We evaluate the similarity between the predicted DTs in different stages of the cascade and the actual DTs by measuring Pearson’s correlations of their fractional anisotropy (FA) maps. The overall correlation coefficients without the cascade is 0.877± 0.015, which is improved to 0.894 ± 0.015 with the cascade. This shows the validity of the mapping and the effectiveness of the cascade. Furthermore, Fig. 2 shows the FA maps computed from the predicted DTs using the two different configurations, as well as the actual FA map from DTI for reference.

Fig. 2.
figure 2

The FA maps from the DTI-like tensors and actual DTI (used as reference).

In the second experiment, we show the generalizability of the trained regression model (based on the HCP dataset), by directly applying it to the ADNI2 dataset for robust FCT estimation. Figure 3 shows the FA maps using the original FCT calculation method proposed in [5] and using our proposed FCT estimation method. It can be observed that noise is significantly reduced with our method, and the estimated FA map is more reasonable, i.e., with high FA values in the major WM structures (such as the genu and splenium parts of corpus callosum) compared with the FA in the GM regions.

Fig. 3.
figure 3

The FA maps of the obtained FCTs using the method of Ding et al. (left) and our proposed method (right).

In the third experiment, we further evaluate the validity of our method by applying the resultant FCTs from both eMCI and NC subjects in ADNI2 as features for early AD diagnosis. Specifically, given the FA maps computed in the native space from the FCTs based on rs-fMRI of ADNI2, SPM8 is used to non-rigidly register them to the standard MNI-152 space. Next, an in-house WM fiber bundle probability template, consisting of 359 major WM segments linking 359 pairs of Automated Anatomical Labeling (AAL) brain regions and generated based on the DTI data of 500 subjects in HCP, is applied to each subject’s registered FA map. The fiber-probability-weighted average FA and the weighted variance of FA values in each of the 359 WM segments are computed as features for subsequent classification. In this way, each subject has two 359-by-1 feature vectors (corresponding to the weighted mean FA and the weighted FA variance obtained from FCTs). LASSO-based feature selection [14] is conducted to the two feature vectors separately. Two support vector machine (SVM) classifiers [15] are then trained, respectively. The prediction scores from the two classifiers are fused to give a final classification result. Leave-one-out cross-validation is used to evaluate classification performance.

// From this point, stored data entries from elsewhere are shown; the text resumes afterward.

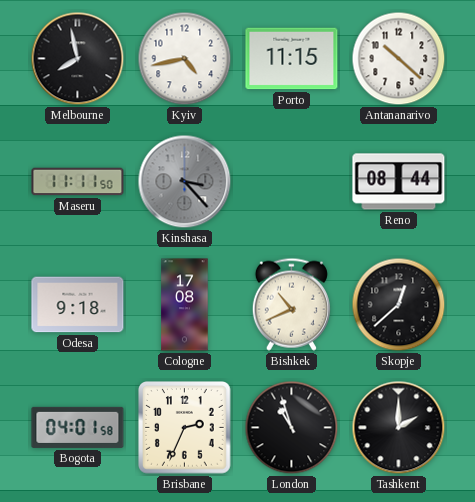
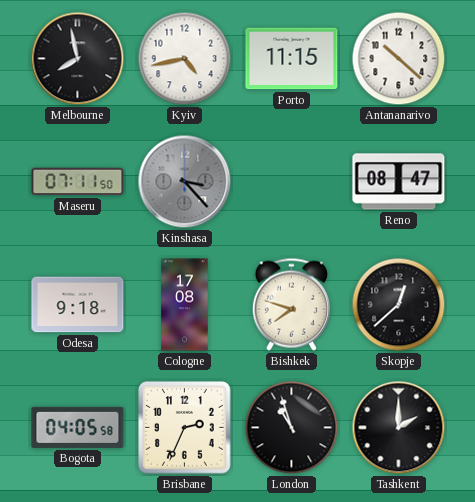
Maseru: 11:11 -> 07:11
Reno: 08:44 -> 08:47
Bishkek: 10:41 -> 7:48
Bogota: 04:01 -> 04:05
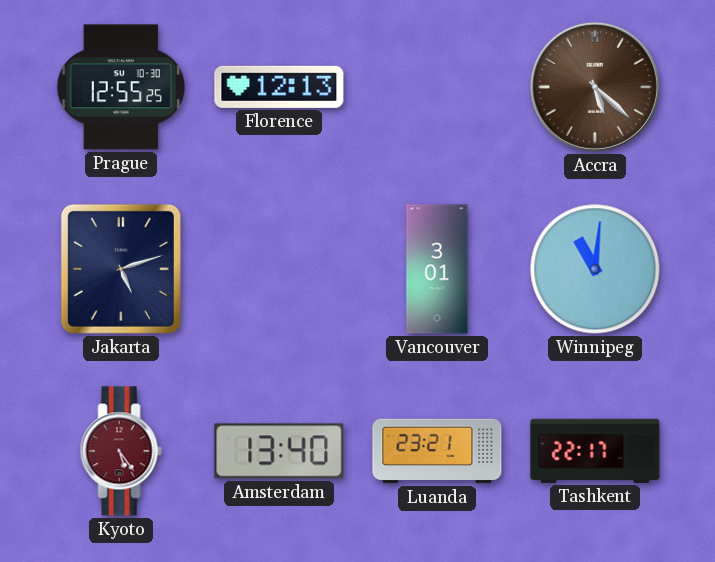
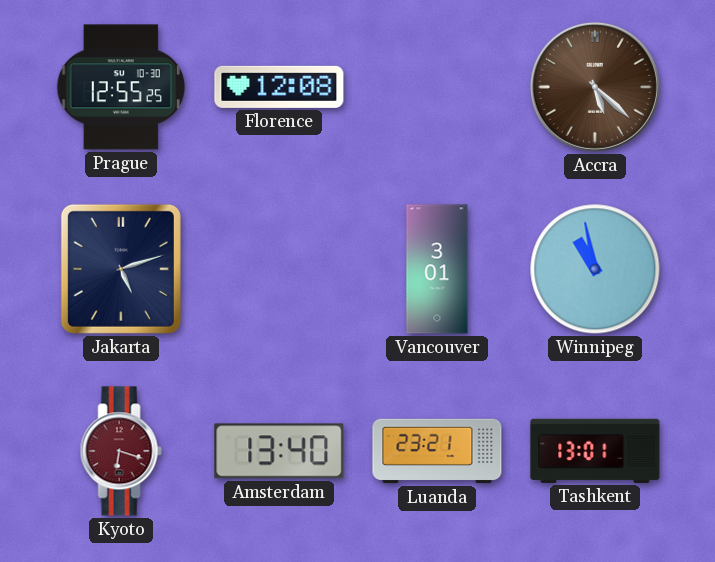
Florence: 12:13 -> 12:08
Winnipeg: 11:01 -> 10:58
Kyoto: 5:24 -> 6:18
Tashkent: 22:17 -> 13:01
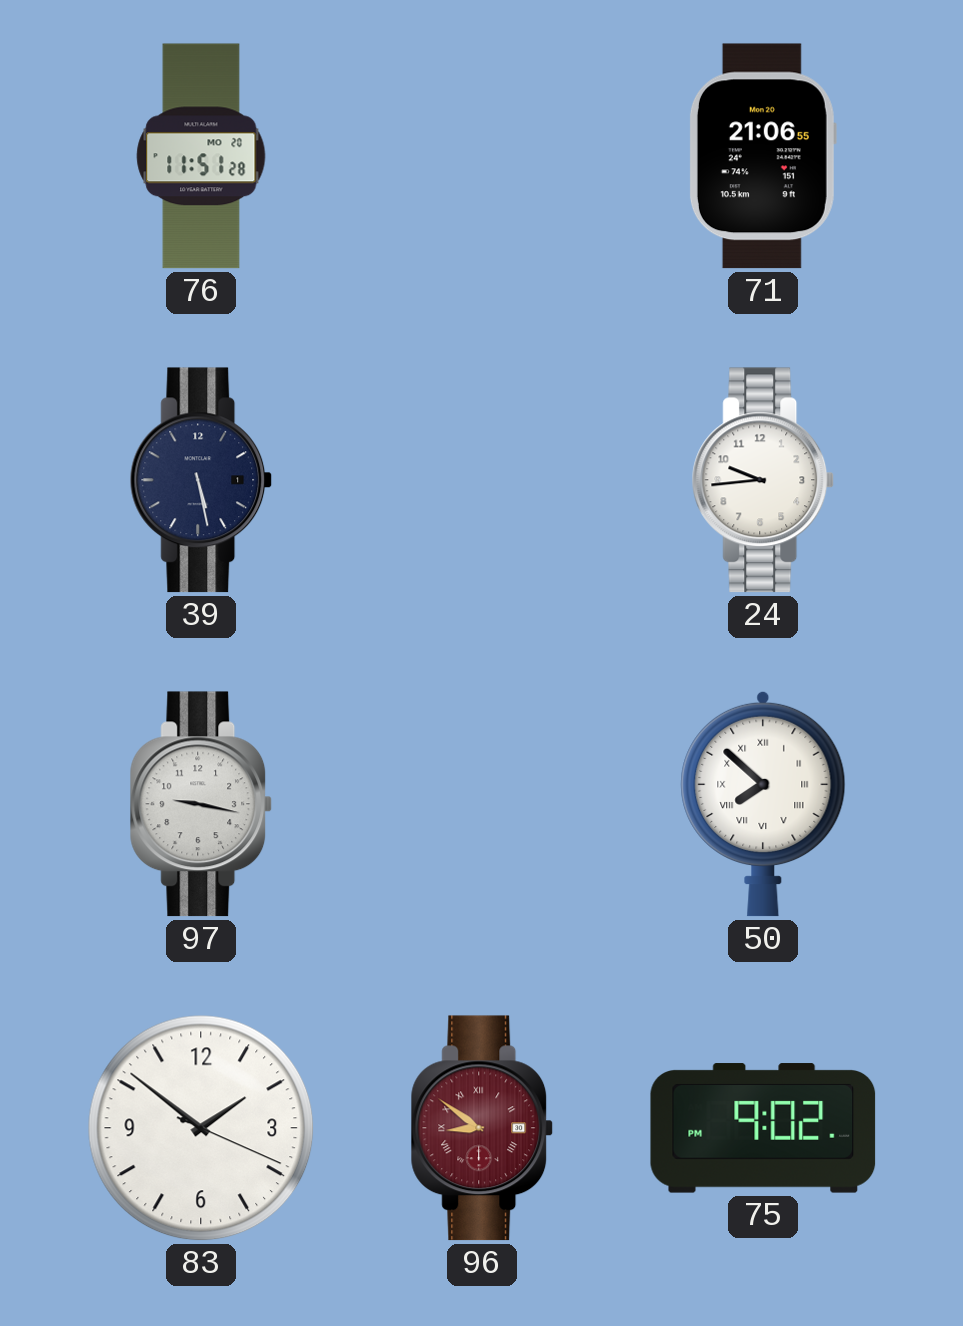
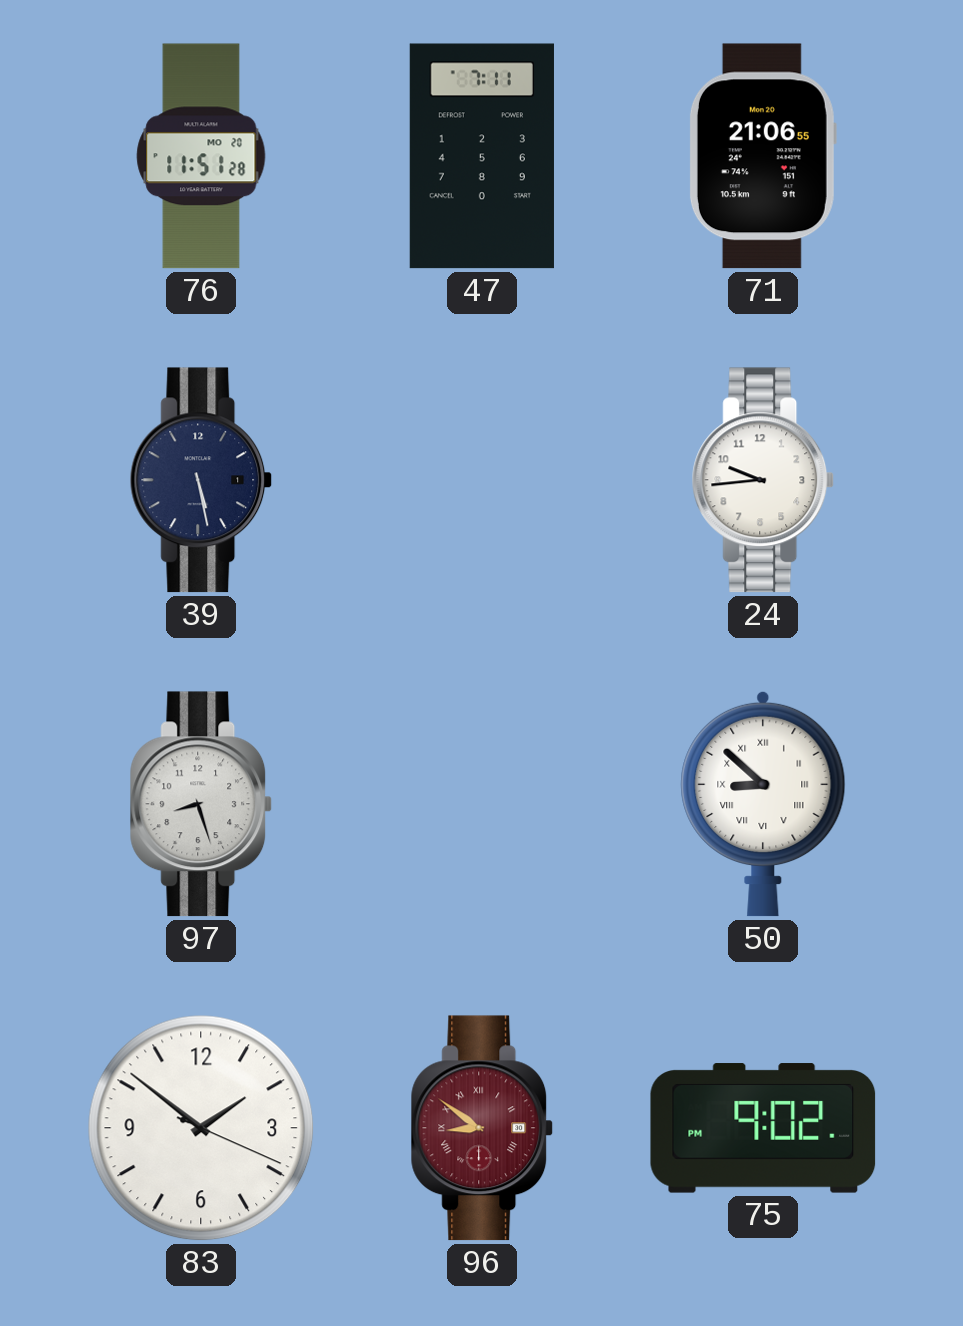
47: none -> 7:11
97: 9:17 -> 8:27
50: 7:52 -> 8:52
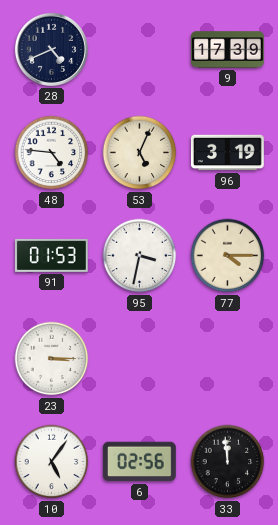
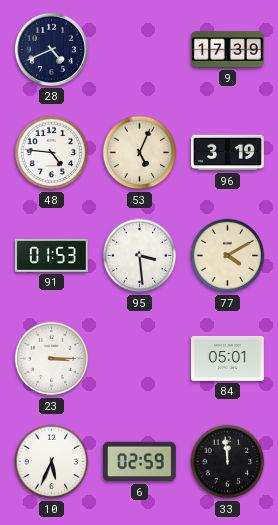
95: 3:32 -> 3:29
77: 4:15 -> 4:10
84: none -> 05:01
10: 5:06 -> 5:34
6: 02:56 -> 02:59
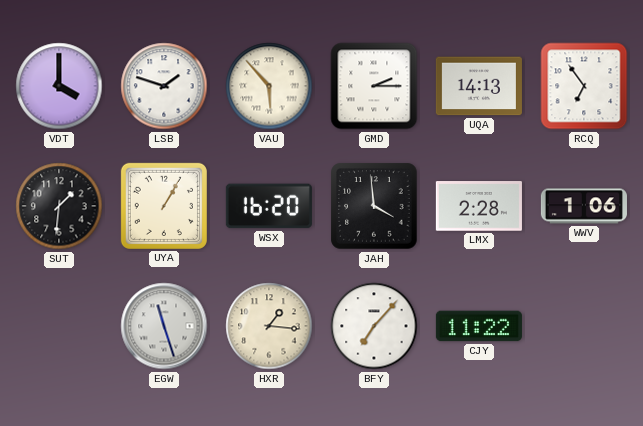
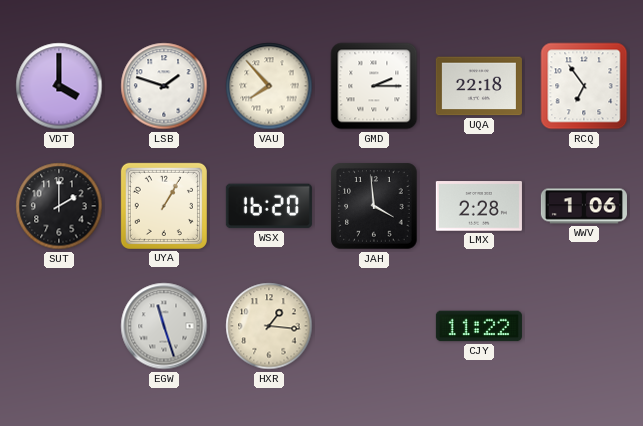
VAU: 5:53 -> 7:53
UQA: 14:13 -> 22:18
SUT: 1:31 -> 2:00
BFY: 7:07 -> none
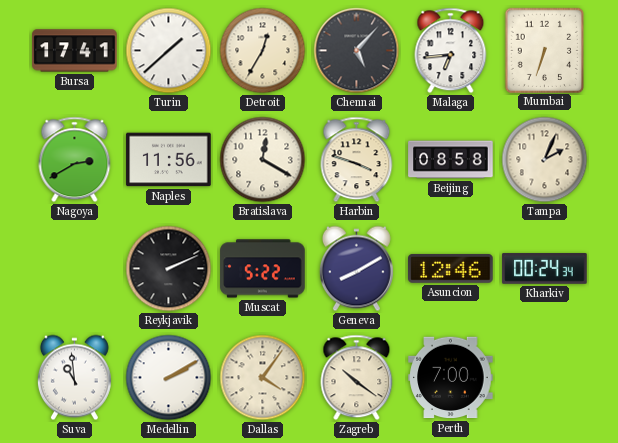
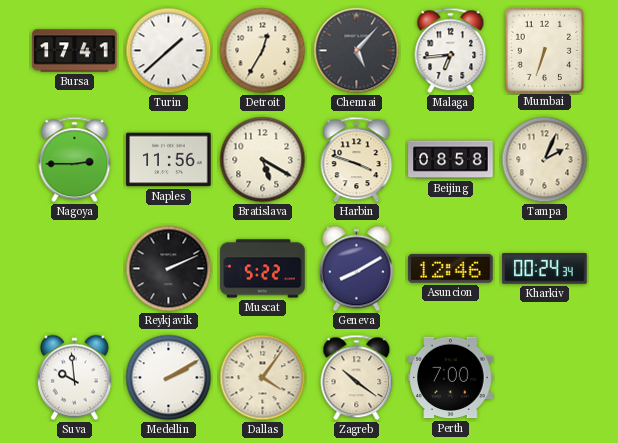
Nagoya: 2:40 -> 2:45
Bratislava: 12:20 -> 5:20
Suva: 10:59 -> 9:59
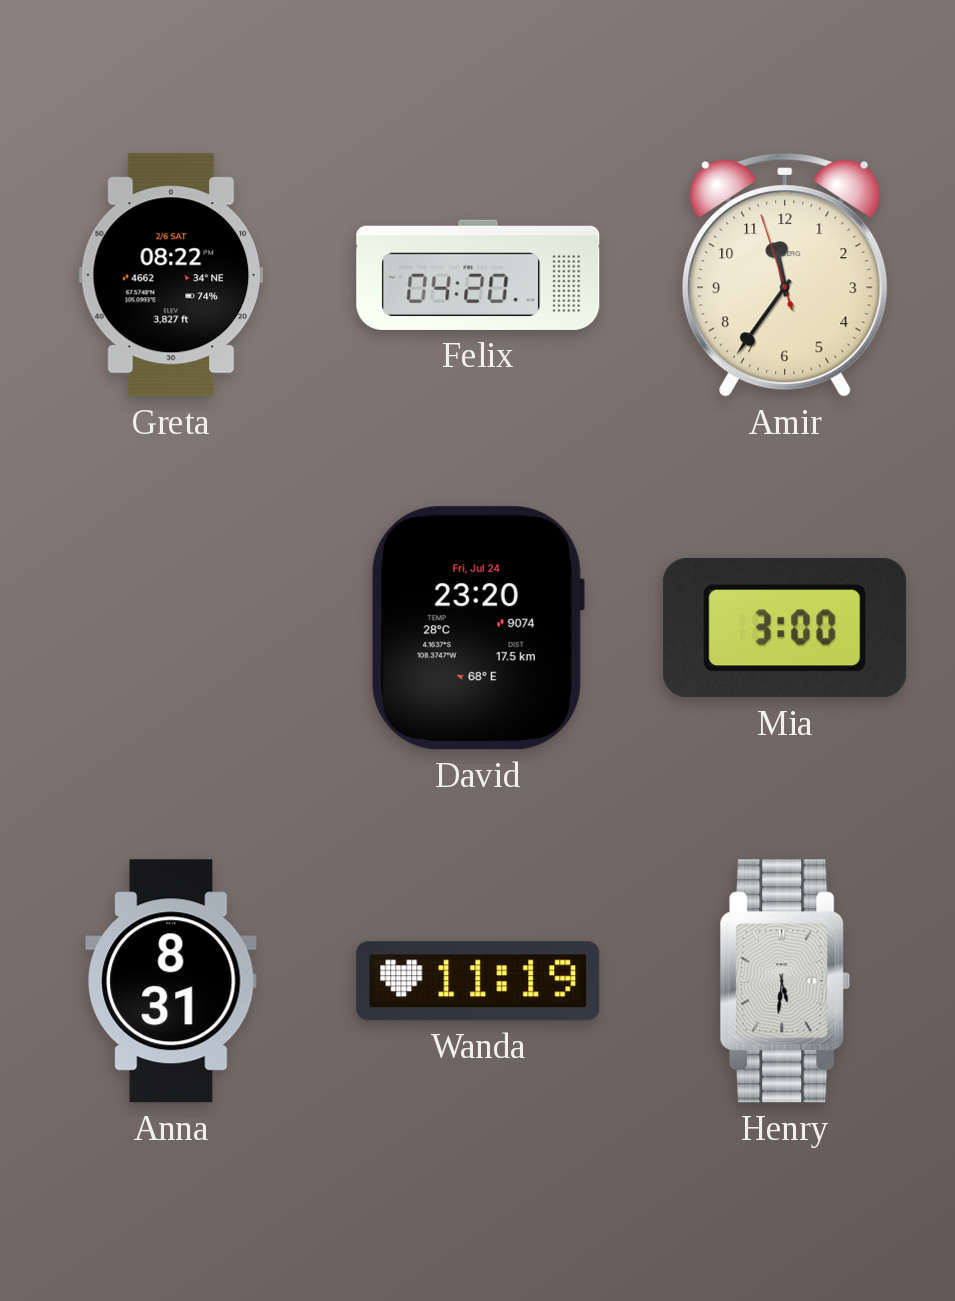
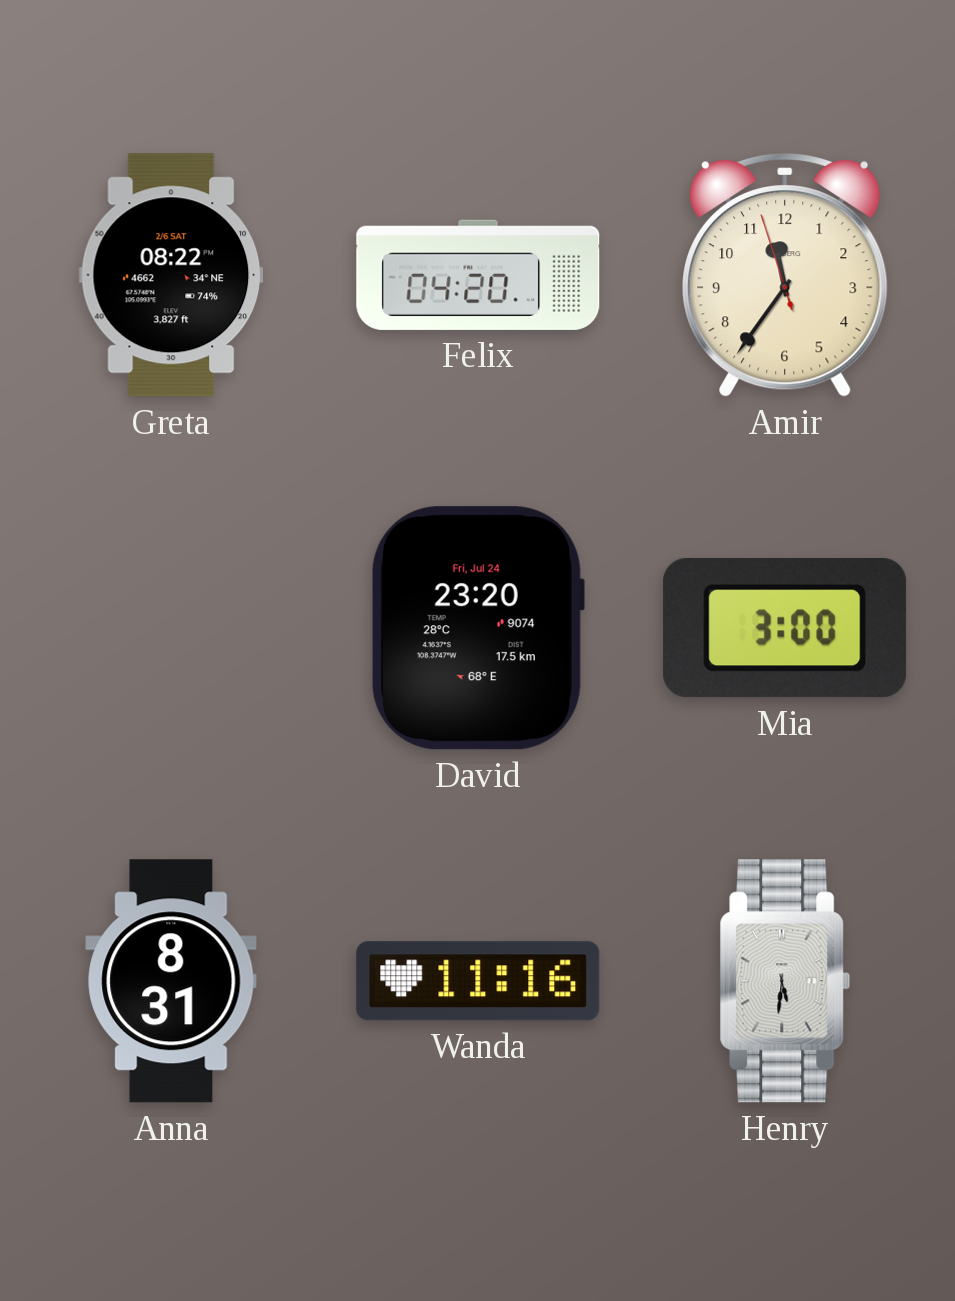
Wanda: 11:19 -> 11:16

Experiments show that using FCTs from rs-fMRI, even extracted from only several major WM structures and fed into a simple classifier, the accuracy (ACC) and the area-under-curve (AUC) for eMCI classification still reach the satisfactory level (i.e., 72.84% and 73.63%, respectively). On the other hand, if using the original FCT calculation method [5], the performance is relatively low (i.e., ACC = 67.90% and AUC = 64.53%). The improvements by our proposed FCT calculation method are also visualized using ROC curves in Fig. 4.

Fig. 4.
figure 4

The ROC curve for the eMCI-NC classification using Ding et al.’s method and our proposed method, respectively.

4 Conclusion

In this work, we have presented a novel framework for robust FCT estimation. First, based on high-resolution rs-fMRI and DTI data, we employ regression forest for predicting DTs by using both local temporal correlation features from rs-fMRI and tissue-probability features from T1 MRI. Then, the predicted DTs are further used as a prior to improve FCT estimation. In the experiments, we have also demonstrated that the resulting FCTs can be used as features for diagnosis of eMCI.